I cleared my throat. “Excuse me. If we’ve established that I’m not actually under arrest for harboring a traitor, could someone, I don’t know, let my people go? Because if my squire and my assistant are tied up for one more minute, without valid reason, I’m going to have some really interesting things to say about your Kingdom when I get home.”

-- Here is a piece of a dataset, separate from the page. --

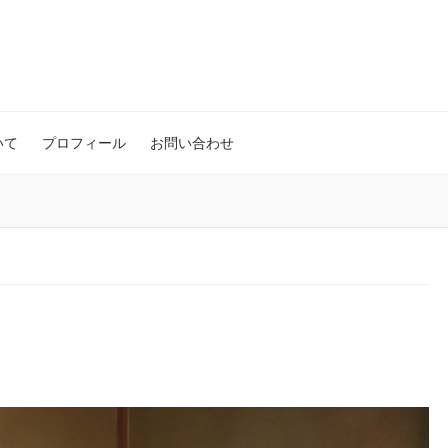
いて
プロフィール
お問い合わせ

Rhys glared at me. I glared back.

Silences might have the bigger army—would definitely have the bigger army, since Rhys wasn’t above using loyalty potions to get people to do what he wanted, while Arden actually had a moral core, however warped it had been by her slapdash upbringing—but it didn’t have bigger allies. If I went back to the Mists with stories of false allegations and abuses against purebloods, stories I could back up by giving blood memories to the Daoine Sidhe attached to the various Courts, we could join their armies to ours. Dianda would never stand for this sort of thing. I was willing to bet that whatever Undersea Duchy bordered on this part of Oregon wouldn’t be too happy about it either. And that didn’t even account for Angels and Golden Shore to the south, or Evergreens to the north, or Falls to the east. There were half a dozen Kingdoms and free Duchies that could become involved with this, if Rhys pushed me into it. Now the only question was . . . was he really that stupid?

Rhys might have gotten his Kingdom through politicking and appointment, but there was a reason he’d been able to hold it for a hundred years. He wasn’t a foolish man. A little hasty, maybe, with the false Queen spitting poison in his ear and making him feel invincible, but not foolish. He looked away, and I knew that we had won.